M&A Watch: Campbell to Acquire Snyder’s-Lance; Hershey to Acquire Amplify
Campbell Soup Co. will acquire Snyder’s-Lance Inc. for $50 per share in an all-cash transaction, while The Hershey Co. will acquire all outstanding shares of Amplify Snack Brands Inc. for $12 per share in cash. The deals will allow both Campbell and Hershey to grow their snack food offerings.
The transactions follow on the heels of the acquisition by Heron Sub Inc., a subsidiary of Hanover, Pa.-based Utz Quality Foods LLC, of Inventure Foods Inc., whose snacks brands include Boulder Canyon, TGI Fridays, Nathan’s Famous and Vidalia Brands, for about $165 million. Inventure Foods, with manufacturing facilities in Goodyear, Ariz., and Bluffton, Ind., will operate as a subsidiary of Utz.
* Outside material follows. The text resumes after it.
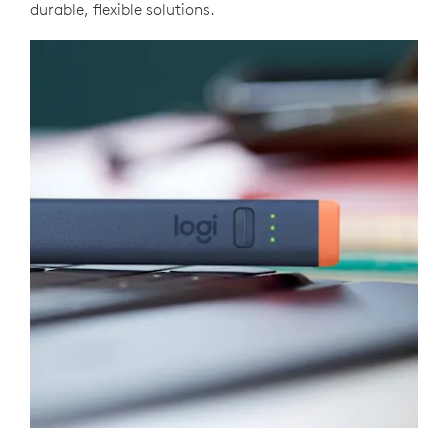
durable, flexible solutions.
“The acquisition of Snyder’s-Lance will accelerate Campbell’s strategy and is in line with our purpose, ‘real food that matters for life’s moments,’” noted Denise Morrison, president and CEO of Camden, N.J.-based Campbell. “It will provide our consumers with an even greater variety of better-for-you snacks. The combination of Snyder’s-Lance brands with Pepperidge Farm, Arnott’s and Kelsen will create a diversified snacking leader, drive sales growth and create value for shareholders. This acquisition will dramatically transform Campbell, shifting our center of gravity and further diversifying our portfolio into the faster-growing snacking category.”
“Following a thorough review process of strategic options, we believe this transaction maximizes value for our shareholders through an immediate and certain cash premium,” said Brian J. Driscoll, president and CEO of Charlotte, N.C.-based Snyder’s-Lance. “The transaction also unlocks the value of our portfolio, reflecting the progress we have made planning and executing our transformation.”
Under the deal, Snyder’s-Lance will become part of Campbell’s Global Biscuits and Snacks division, which includes the company’s Pepperidge Farm, Arnott’s and Kelsen businesses, as well as the simple meals and shelf-stable beverages business in Australia, Asia Pacific and Latin America. Led by President Luca Mignini, the division will combine Snyder’s-Lance’s portfolio with such well-known Campbell snack brands as Goldfish crackers and Milano cookies.
“Campbell’s expertise in brand-building, R&D, and supply chain and operations, coupled with Snyder’s-Lance’s well-known portfolio, distribution system and history of strong sales growth, will allow us to create a differentiated, branded snacking business with greater scale,” observed Mignini. “The combined portfolio will be even more relevant to consumers who are increasingly seeking better-for-you snacks.”
Campbell plans to finance the deal through $6.2 billion of a combination of long- and short-term debt. The transaction’s close is subject to the approval of Snyder’s-Lance shareholders, as well as customary regulatory approvals and other closing conditions.
The Snyder’s-Lance acquisition is Campbell’s sixth in five years. The company purchased Bolthouse Farms in August 2012, organic baby food company Plum in June 2013, biscuit company Kelsen in August 2013, fresh salsa and hummus maker Garden Fresh Gourmet in June 2015, and organic broth and soup producer Pacific Foods in December 2017.
“The acquisition of Amplify and its product portfolio is an important step in our journey to becoming an innovative snacking powerhouse, as together it will enable us to bring scale and category management capabilities to a key subsegment of the warehouse snack aisle,” explained Michele Buck, Hershey president and CEO. “Hershey’s snack mix and meat snacks products, combined with Amplify’s Skinny Pop, Tyrrells, Oatmega, Paqui and other international brands, will allow us to capture more consumer snacking occasions by creating a broader portfolio of brands.”
“Since Amplify’s inception in 2014, our company’s goal has been to bring transparency to our products, and clean ingredients and great-tasting snacks to consumers,” said Tom Ennis, president and CEO of Austin, Texas-based Amplify. “This transaction is a continuation of our mission, as Hershey also believes in bringing to consumers great-tasting snacks made with the best ingredients possible. Hershey is a great cultural partner for Amplify, and … our team … will have access to Hershey’s marketing and go-to-market resources to take our brands to the next level.”
The approximately $1.6 billion transaction will be funded with cash on hand and new debt, and is not expected to affect Hershey’s current ratings. The Hershey, Pa.-based confectionery giant anticipates that the transaction will be accretive to adjusted diluted earnings per share, including transaction-related noncash amortization, in the first year after closing, with accretion increasing in year two. The agreement has been approved by the boards of directors of both companies. Subject to Amplify’s stockholders tendering a majority of the company’s outstanding shares on a fully diluted basis before the expiration of the tender offer, certain regulatory approvals, and other customary conditions, the transaction is expected to close in the first quarter of 2018.